Given an option and its implied volatility, and also the mean value of the implied volatility over the last 30 days, if we find that the current IV is significantly (> 1 std dev.) away from the mean, then:
How to approximate the time for the IV to mean revert?
Answer
A very popular choice for mean reversion is the Ornstein–Uhlenbeck process (here in discretized form): $$L_{t+1}-L_t=\alpha(L^*-L_t)+\sigma\epsilon_t$$
Here you see that the level change is governed by some parameter $\alpha$, the mean reversion rate (or speed), and the distance between the long run mean $L^*$ and the actual level $L_t$ plus some noise.
A very crude, yet intuitive way is to estimate the parameters of this process via a linear regression. Have a look at the following paper: http://www.fea.com/resources/a_meanrevert.pdf
There you see a toy example on page 71: The idea is that you do a regression where the level change of the time series is the dependent and the actual level of the time series is the independent variable.
I coded the following example in R which contains this toy example as a comment and the actual calculation for the VIX from January 2014 till today:
library(quantmod)
getSymbols("^VIX", from='2014-01-01')
level_t <- VIX$VIX.Adjusted
#level_t <- c(15,18,15.5,12,14.5,13,15,17,15.5,14)
change <- na.omit(diff(level_t))
level_t_1 <- level_t[-length(level_t)]
para <- lm(change ~ level_t_1)
summary(para)
(long_run_mean <- -para$coefficients[[1]]/para$coefficients[[2]])
(mean_reversion_speed <- -para$coefficients[[2]]*100)

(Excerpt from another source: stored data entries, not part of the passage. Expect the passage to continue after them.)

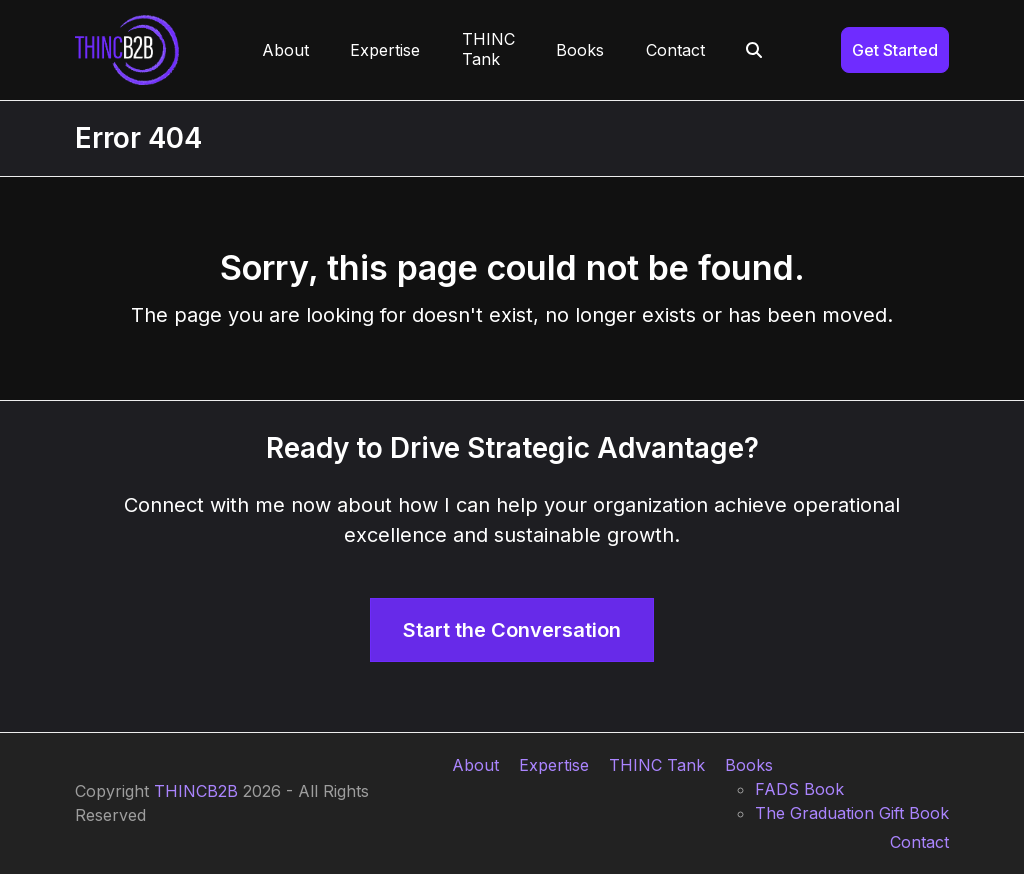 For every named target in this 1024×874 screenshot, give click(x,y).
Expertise (554, 765)
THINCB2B (196, 791)
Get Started (895, 50)
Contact (919, 842)
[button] (755, 50)
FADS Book (799, 789)
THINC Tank (657, 765)
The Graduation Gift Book (852, 813)
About (475, 765)
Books (749, 765) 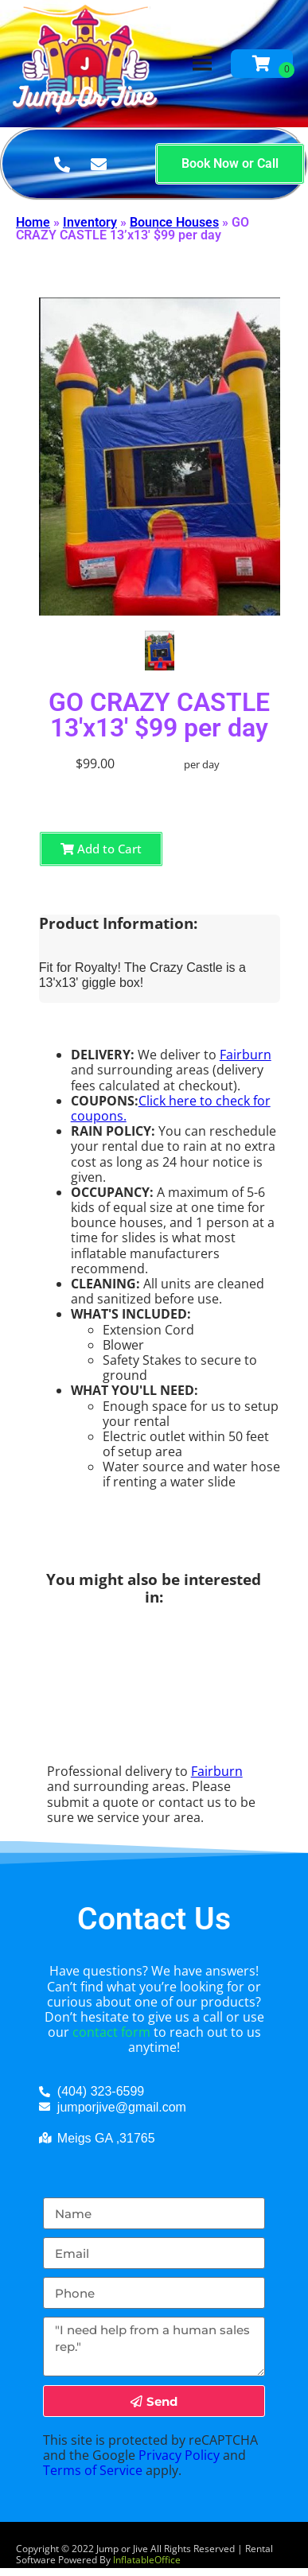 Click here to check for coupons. (171, 1108)
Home (33, 222)
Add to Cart (101, 849)
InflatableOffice (147, 2559)
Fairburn (245, 1054)
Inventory (90, 222)
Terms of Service (92, 2470)
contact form (111, 2032)
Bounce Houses (174, 222)
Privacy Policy (179, 2455)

(halflife <- -log(2)/para$coefficients[[2]])
Running the code gives:
> (long_run_mean <- -para$coefficients[[1]]/para$coefficients[[2]])
[1] 14.61876
> (mean_reversion_speed <- -para$coefficients[[2]]*100)
[1] 9.083576
> (halflife <- -log(2)/para$coefficients[[2]])
[1] 7.630774
The interpretation is that the long run mean of the VIX (estimated from the respective timeframe) is $14.6$, it mean reverts by about $9\%$ per VIX percentage point and needs about $7.5$ days to mean revert by $50\%$.